Anti-Stepbrother
“Have you seen yourself?” I blurted.
He’d been lifting his beer for a drink. His hand froze in mid-air and his eyes widened a fraction before he shook his head. The smirk morphed into a smile. “Why are you wasting yourself on your stepbrother?”
“What?”
He put his beer down and leaned forward, moving his feet to the floor. “No bullshit. I took you to Diego’s last night. You made me laugh when I normally would’ve stayed angry and screwed some girl I didn’t give a shit about. So no bullshit between us now. Got it?”
I bobbed my head. “Got it.” I grabbed the top of the couch and held on, unsure what was coming at me.
“Your stepbrother is a dick. Why do you have feelings for him?”

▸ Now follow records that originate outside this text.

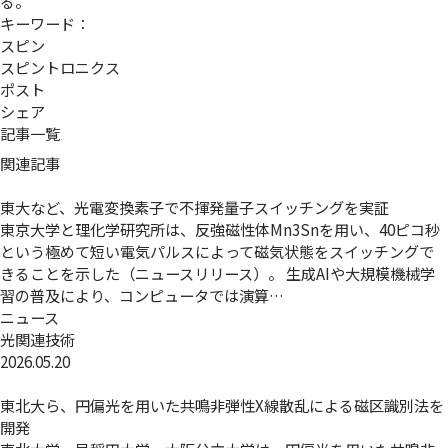
る。
キーワード：
スピン
スピントロニクス
ポスト
シェア
記事一覧
関連記事
東大など、光電変換素子で不揮発量子スイッチングを実証
東京大学と理化学研究所は、反強磁性体Mn3Snを用い、40ピコ秒
という極めて短い電気パルスによって磁気状態をスイッチングで
きることを示した（ニュースリリース）。 生成AIや大規模機械学
習の普及により、コンピュータでは演算…
ニュース
光関連技術
2026.05.20
東北大ら、円偏光を用いた共鳴非弾性X線散乱による磁区識別法を
開発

I had no answer for him. I just knew I was really afraid of letting those feelings go, though at the same time I desperately wanted to. I couldn’t explain any of it. But there was a different something else going on with Caden and me, something underneath the layer of words and moments of honesty between us. I didn’t know what that was either, but it held me suspended. I didn’t breathe. I didn’t formulate a word or a thought. I was just feeling, and I felt myself pulled toward him.

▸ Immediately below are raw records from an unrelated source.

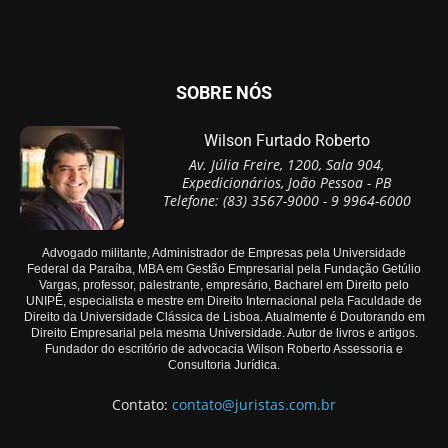
SOBRE NÓS
Wilson Furtado Roberto
Av. Júlia Freire, 1200, Sala 904,
Expedicionários, João Pessoa - PB
Telefone: (83) 3567-9000 - 9 9964-6000
Advogado militante, Administrador de Empresas pela Universidade
Federal da Paraíba, MBA em Gestão Empresarial pela Fundação Getúlio
Vargas, professor, palestrante, empresário, Bacharel em Direito pelo
UNIPÊ, especialista e mestre em Direito Internacional pela Faculdade de
Direito da Universidade Clássica de Lisboa. Atualmente é Doutorando em
Direito Empresarial pela mesma Universidade. Autor de livros e artigos.
Fundador do escritório de advocacia Wilson Roberto Assessoria e
Consultoria Jurídica.
Contato:
contato@juristas.com.br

His eyes darkened again, almost smoldering, but he didn’t close the distance. His head remained tilted toward mine as he waited for my answer.
“Um…” I tried to remember the question.
His voice softened. “Why do you have feelings for him?”
Because you can’t control who you love. And I have to, or— I stopped myself. I couldn’t finish that thought. I lifted a shoulder, holding it against my cheek for some reason, like it was keeping me grounded.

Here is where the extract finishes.